_What to do_:
Return every record below exactly as written, but leave out the pictures.

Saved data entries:
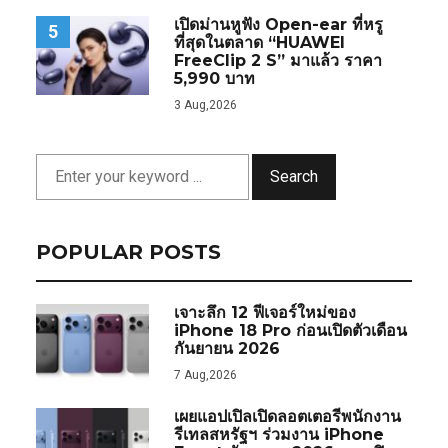
เปิดม่านหูฟัง Open-ear ที่หรู
5
ที่สุดในตลาด “HUAWEI
FreeClip 2 S” มาแล้ว ราคา
5,990 บาท
3 Aug,2026
Search
POPULAR POSTS
เจาะลึก 12 ฟีเจอร์ใหม่ของ
iPhone 18 Pro ก่อนเปิดตัวเดือน
กันยายน 2026
7 Aug,2026
เผยแอปเปิลเปิดลอตเตอรีพนักงาน
รีเทลสหรัฐฯ ร่วมงาน iPhone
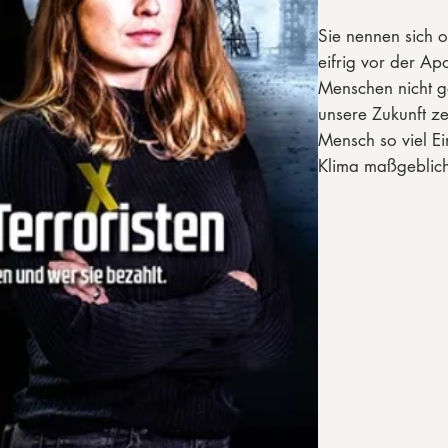
Sie nennen sich o
eifrig vor der A
Menschen nicht g
unsere Zukunft ze
Mensch so viel Ei
Klima maßgeblich
einflussreiche Cl
glaubt daran und
Ziele, die einzuh
einziger Vulkanau
platzen.
Längst geht es di
Klima-Schutz. Ehe
Deckmantel für da
Umbau der Gesell
Kinder und Jugend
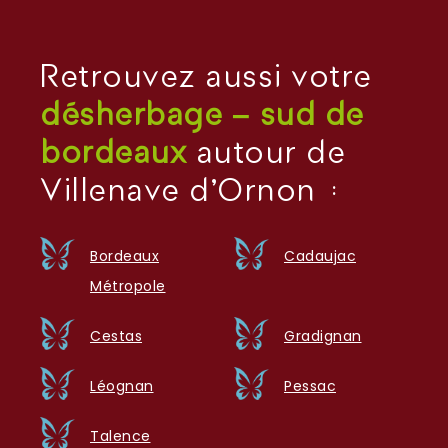
Retrouvez aussi votre
désherbage – sud de
bordeaux
autour de
Villenave d'Ornon :
Bordeaux
Cadaujac
Métropole
Cestas
Gradignan
Léognan
Pessac
Talence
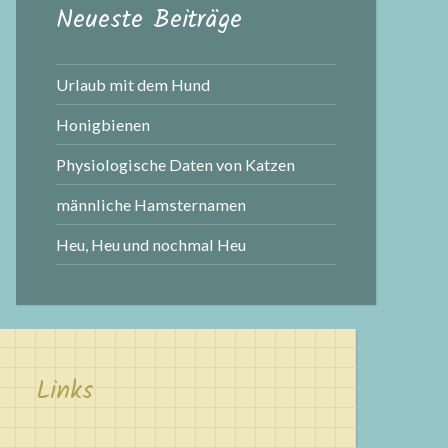
Neueste Beiträge
Urlaub mit dem Hund
Honigbienen
Physiologische Daten von Katzen
männliche Hamsternamen
Heu, Heu und nochmal Heu
Links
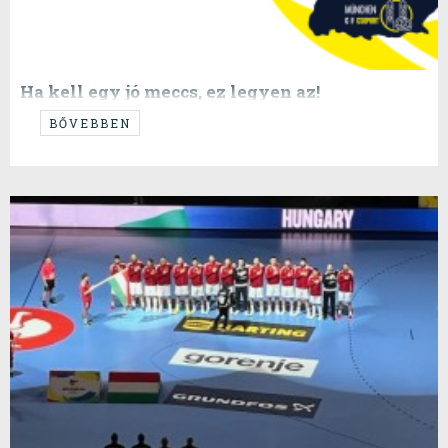
Ha kell egy jó meccs, ez legyen az!
...
BŐVEBBEN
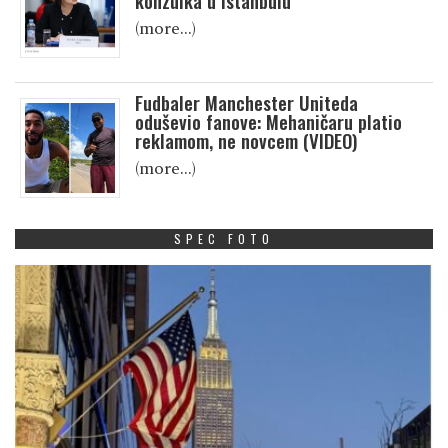
konzulka u Istanbulu
(more…)
Fudbaler Manchester Uniteda
oduševio fanove: Mehaničaru platio
reklamom, ne novcem (VIDEO)
(more…)
SPEC FOTO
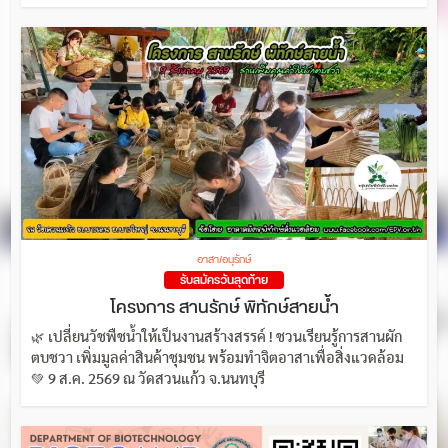
อาสา/อนุรักษ์
รับสมัครวันสุดท้าย
โครงการ สานรักษ์ พิทักษ์สายน้ำ
🌿 เปลี่ยนวัชพืชน้ำให้เป็นงานสร้างสรรค์ ! ชวนเรียนรู้การสานผัก
ตบชวา เพิ่มมูลค่าสินค้าชุมชน พร้อมทำจิตอาสาเพื่อสิ่งแวดล้อม
💚 9 ส.ค. 2569 ณ วัดสวนแก้ว จ.นนทบุรี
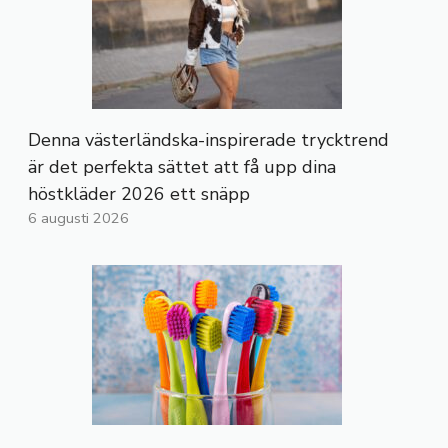
Denna västerländska-inspirerade trycktrend
är det perfekta sättet att få upp dina
höstkläder 2026 ett snäpp
6 augusti 2026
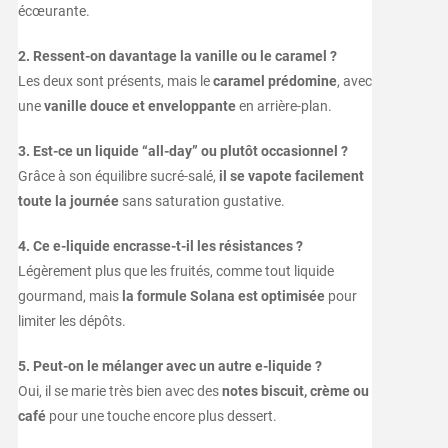
écœurante.
2. Ressent-on davantage la vanille ou le caramel ?
Les deux sont présents, mais le
caramel prédomine
, avec
une
vanille douce et enveloppante
en arrière-plan.
3. Est-ce un liquide “all-day” ou plutôt occasionnel ?
Grâce à son équilibre sucré-salé,
il se vapote facilement
toute la journée
sans saturation gustative.
4. Ce e-liquide encrasse-t-il les résistances ?
Légèrement plus que les fruités, comme tout liquide
gourmand, mais
la formule Solana est optimisée
pour
limiter les dépôts.
5. Peut-on le mélanger avec un autre e-liquide ?
Oui, il se marie très bien avec des
notes biscuit, crème ou
café
pour une touche encore plus dessert.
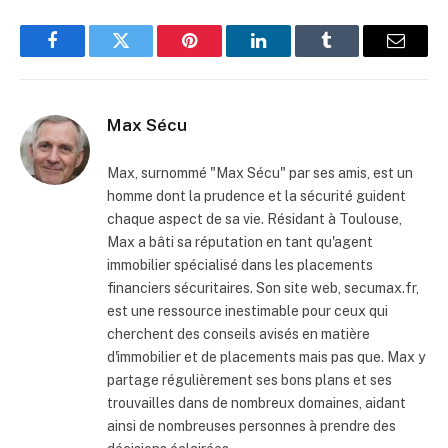
Facebook
Twitter
Pinterest
LinkedIn
Tumblr
Email
Max Sécu
Max, surnommé "Max Sécu" par ses amis, est un
homme dont la prudence et la sécurité guident
chaque aspect de sa vie. Résidant à Toulouse,
Max a bâti sa réputation en tant qu'agent
immobilier spécialisé dans les placements
financiers sécuritaires. Son site web, secumax.fr,
est une ressource inestimable pour ceux qui
cherchent des conseils avisés en matière
d'immobilier et de placements mais pas que. Max y
partage régulièrement ses bons plans et ses
trouvailles dans de nombreux domaines, aidant
ainsi de nombreuses personnes à prendre des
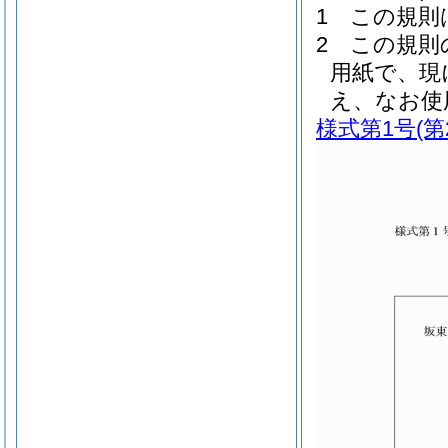
1
この規則
2
この規則
用紙で、現
え、なお使
様式第1号
(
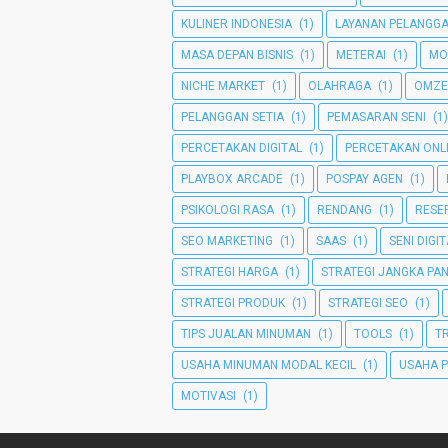
KULINER INDONESIA
(1)
LAYANAN PELANGG
MASA DEPAN BISNIS
(1)
METERAI
(1)
MO
NICHE MARKET
(1)
OLAHRAGA
(1)
OMZE
PELANGGAN SETIA
(1)
PEMASARAN SENI
(1)
PERCETAKAN DIGITAL
(1)
PERCETAKAN ONL
PLAYBOX ARCADE
(1)
POSPAY AGEN
(1)
PSIKOLOGI RASA
(1)
RENDANG
(1)
RESEP
SEO MARKETING
(1)
SAAS
(1)
SENI DIGI
STRATEGI HARGA
(1)
STRATEGI JANGKA PA
STRATEGI PRODUK
(1)
STRATEGI SEO
(1)
TIPS JUALAN MINUMAN
(1)
TOOLS
(1)
T
USAHA MINUMAN MODAL KECIL
(1)
USAHA 
MOTIVASI
(1)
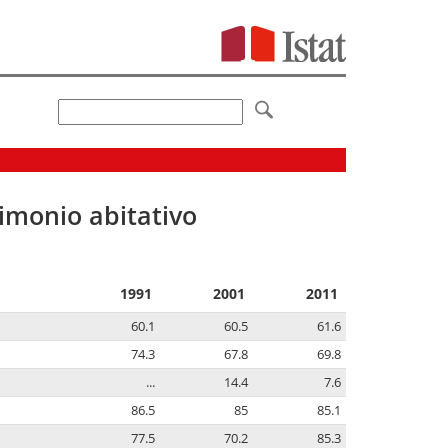
imonio abitativo
1991
2001
2011
60.1
60.5
61.6
74.3
67.8
69.8
...
14.4
7.6
86.5
85
85.1
77.5
70.2
85.3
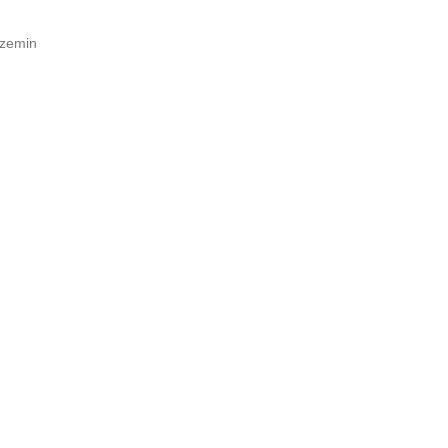
 zemin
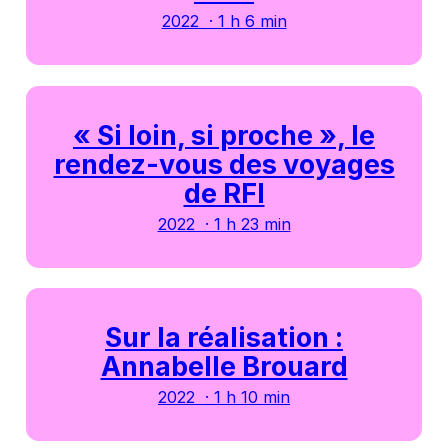
2022 · 1 h 6 min
« Si loin, si proche », le
rendez-vous des voyages
de RFI
2022 · 1 h 23 min
Sur la réalisation :
Annabelle Brouard
2022 · 1 h 10 min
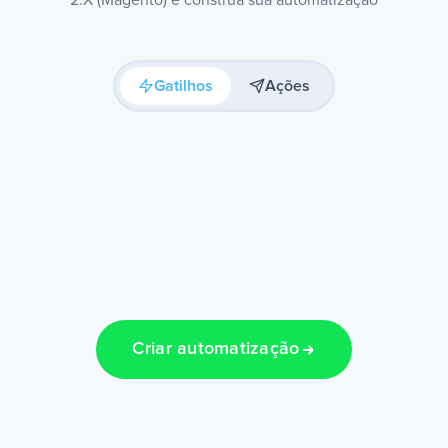
2.X (Magento) e construa sua automatização
Gatilhos
Ações
Criar automatização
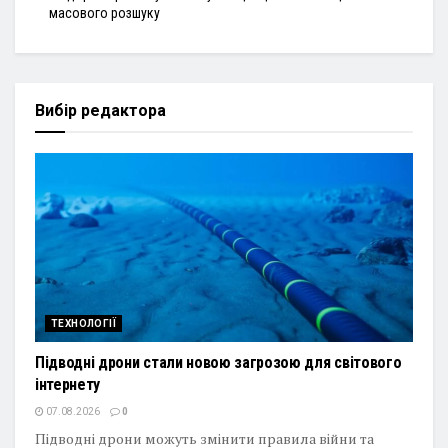
масового розшуку
Вибір редактора
ТЕХНОЛОГІЇ
Підводні дрони стали новою загрозою для світового
інтернету
07.08.2026
0
Підводні дрони можуть змінити правила війни та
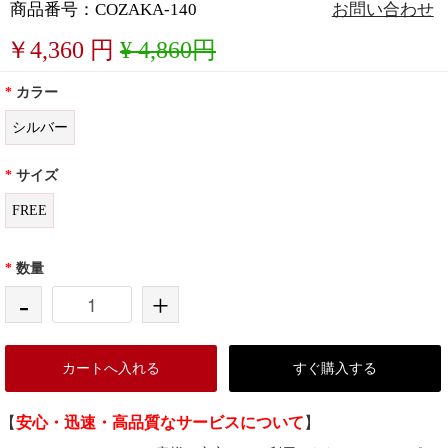
商品番号：COZAKA-140
お問い合わせ
￥
4,360
円
¥ 4,860円
*
カラー
シルバー
*
サイズ
FREE
*
数量
-
+
カートへ入れる
すぐ購入する
【
安心・迅速・高品質なサービスについて
】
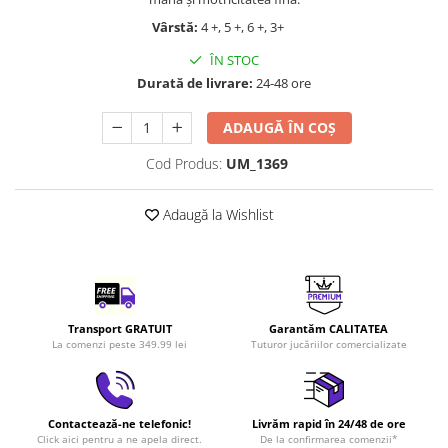
LEGO Art
Vârstă:
4 +, 5 +, 6 +, 3+
LEGO Creator Expert
ÎN STOC
LEGO Architecture
Durată de livrare:
24-48 ore
LEGO Ideas
ADAUGĂ ÎN COȘ
LEGO Speed Champions
Cod Produs:
UM_1369
Adaugă la Wishlist
Transport GRATUIT
Garantăm CALITATEA
La comenzi peste 349.99 lei
Tuturor jucăriilor comercializate
Contactează-ne telefonic!
Livrăm rapid în 24/48 de ore
Click aici pentru a ne apela direct.
De la confirmarea comenzii*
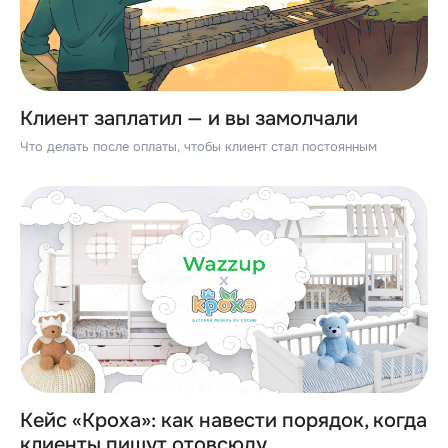
Клиент заплатил — и вы замолчали
Что делать после оплаты, чтобы клиент стал постоянным
Кейс «Кроха»: как навести порядок, когда
клиенты пишут отовсюду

_Result for this task_:
เปิดม่านหูฟัง Open-ear ที่หรู
5
ที่สุดในตลาด “HUAWEI
FreeClip 2 S” มาแล้ว ราคา
5,990 บาท
3 Aug,2026
Search
POPULAR POSTS
เจาะลึก 12 ฟีเจอร์ใหม่ของ
iPhone 18 Pro ก่อนเปิดตัวเดือน
กันยายน 2026
7 Aug,2026
เผยแอปเปิลเปิดลอตเตอรีพนักงาน
รีเทลสหรัฐฯ ร่วมงาน iPhone
Sie nennen sich o
eifrig vor der A
Menschen nicht g
unsere Zukunft ze
Mensch so viel Ei
Klima maßgeblich
einflussreiche Cl
glaubt daran und
Ziele, die einzuh
einziger Vulkanau
platzen.
Längst geht es di
Klima-Schutz. Ehe
Deckmantel für da
Umbau der Gesell
Kinder und Jugend
Retrouvez aussi votre
désherbage – sud de
bordeaux
autour de
Villenave d'Ornon :
Bordeaux
Cadaujac
Métropole
Cestas
Gradignan
Léognan
Pessac
Talence
Neueste Beiträge
Urlaub mit dem Hund
Honigbienen
Physiologische Daten von Katzen
männliche Hamsternamen
Heu, Heu und nochmal Heu
Links
Ha kell egy jó meccs, ez legyen az!
...
BŐVEBBEN
konzulka u Istanbulu
(more…)
Fudbaler Manchester Uniteda
oduševio fanove: Mehaničaru platio
reklamom, ne novcem (VIDEO)
(more…)
SPEC FOTO
อาสา/อนุรักษ์
รับสมัครวันสุดท้าย
โครงการ สานรักษ์ พิทักษ์สายน้ำ
🌿 เปลี่ยนวัชพืชน้ำให้เป็นงานสร้างสรรค์ ! ชวนเรียนรู้การสานผัก
ตบชวา เพิ่มมูลค่าสินค้าชุมชน พร้อมทำจิตอาสาเพื่อสิ่งแวดล้อม
💚 9 ส.ค. 2569 ณ วัดสวนแก้ว จ.นนทบุรี
Denna västerländska-inspirerade trycktrend
är det perfekta sättet att få upp dina
höstkläder 2026 ett snäpp
6 augusti 2026
écœurante.
2. Ressent-on davantage la vanille ou le caramel ?
Les deux sont présents, mais le
caramel prédomine
, avec
une
vanille douce et enveloppante
en arrière-plan.
3. Est-ce un liquide “all-day” ou plutôt occasionnel ?
Grâce à son équilibre sucré-salé,
il se vapote facilement
toute la journée
sans saturation gustative.
4. Ce e-liquide encrasse-t-il les résistances ?
Légèrement plus que les fruités, comme tout liquide
gourmand, mais
la formule Solana est optimisée
pour
limiter les dépôts.
5. Peut-on le mélanger avec un autre e-liquide ?
Oui, il se marie très bien avec des
notes biscuit, crème ou
café
pour une touche encore plus dessert.
Facebook
Twitter
Pinterest
LinkedIn
Tumblr
Email
Max Sécu
Max, surnommé "Max Sécu" par ses amis, est un
homme dont la prudence et la sécurité guident
chaque aspect de sa vie. Résidant à Toulouse,
Max a bâti sa réputation en tant qu'agent
immobilier spécialisé dans les placements
financiers sécuritaires. Son site web, secumax.fr,
est une ressource inestimable pour ceux qui
cherchent des conseils avisés en matière
d'immobilier et de placements mais pas que. Max y
partage régulièrement ses bons plans et ses
trouvailles dans de nombreux domaines, aidant
ainsi de nombreuses personnes à prendre des
1
この規則
2
この規則
用紙で、現
え、なお使
様式第1号
(
KULINER INDONESIA
(1)
LAYANAN PELANGG
MASA DEPAN BISNIS
(1)
METERAI
(1)
MO
NICHE MARKET
(1)
OLAHRAGA
(1)
OMZE
PELANGGAN SETIA
(1)
PEMASARAN SENI
(1)
PERCETAKAN DIGITAL
(1)
PERCETAKAN ONL
PLAYBOX ARCADE
(1)
POSPAY AGEN
(1)
PSIKOLOGI RASA
(1)
RENDANG
(1)
RESEP
SEO MARKETING
(1)
SAAS
(1)
SENI DIGI
STRATEGI HARGA
(1)
STRATEGI JANGKA PA
STRATEGI PRODUK
(1)
STRATEGI SEO
(1)
TIPS JUALAN MINUMAN
(1)
TOOLS
(1)
T
USAHA MINUMAN MODAL KECIL
(1)
USAHA 
MOTIVASI
(1)
imonio abitativo
1991
2001
2011
60.1
60.5
61.6
74.3
67.8
69.8
...
14.4
7.6
86.5
85
85.1
77.5
70.2
85.3
 zemin
2022 · 1 h 6 min
« Si loin, si proche », le
rendez-vous des voyages
de RFI
2022 · 1 h 23 min
Sur la réalisation :
Annabelle Brouard
2022 · 1 h 10 min
2.X (Magento) e construa sua automatização
Gatilhos
Ações
Criar automatização
масового розшуку
Вибір редактора
ТЕХНОЛОГІЇ
Підводні дрони стали новою загрозою для світового
інтернету
07.08.2026
0
Підводні дрони можуть змінити правила війни та
商品番号：COZAKA-140
お問い合わせ
￥
4,360
円
¥ 4,860円
*
カラー
シルバー
*
サイズ
FREE
*
数量
-
+
カートへ入れる
すぐ購入する
【
安心・迅速・高品質なサービスについて
】
LEGO Art
Vârstă:
4 +, 5 +, 6 +, 3+
LEGO Creator Expert
ÎN STOC
LEGO Architecture
Durată de livrare:
24-48 ore
LEGO Ideas
ADAUGĂ ÎN COȘ
LEGO Speed Champions
Cod Produs:
UM_1369
Adaugă la Wishlist
Transport GRATUIT
Garantăm CALITATEA
La comenzi peste 349.99 lei
Tuturor jucăriilor comercializate
Contactează-ne telefonic!
Livrăm rapid în 24/48 de ore
Click aici pentru a ne apela direct.
De la confirmarea comenzii*
Клиент заплатил — и вы замолчали
Что делать после оплаты, чтобы клиент стал постоянным
Кейс «Кроха»: как навести порядок, когда
клиенты пишут отовсюду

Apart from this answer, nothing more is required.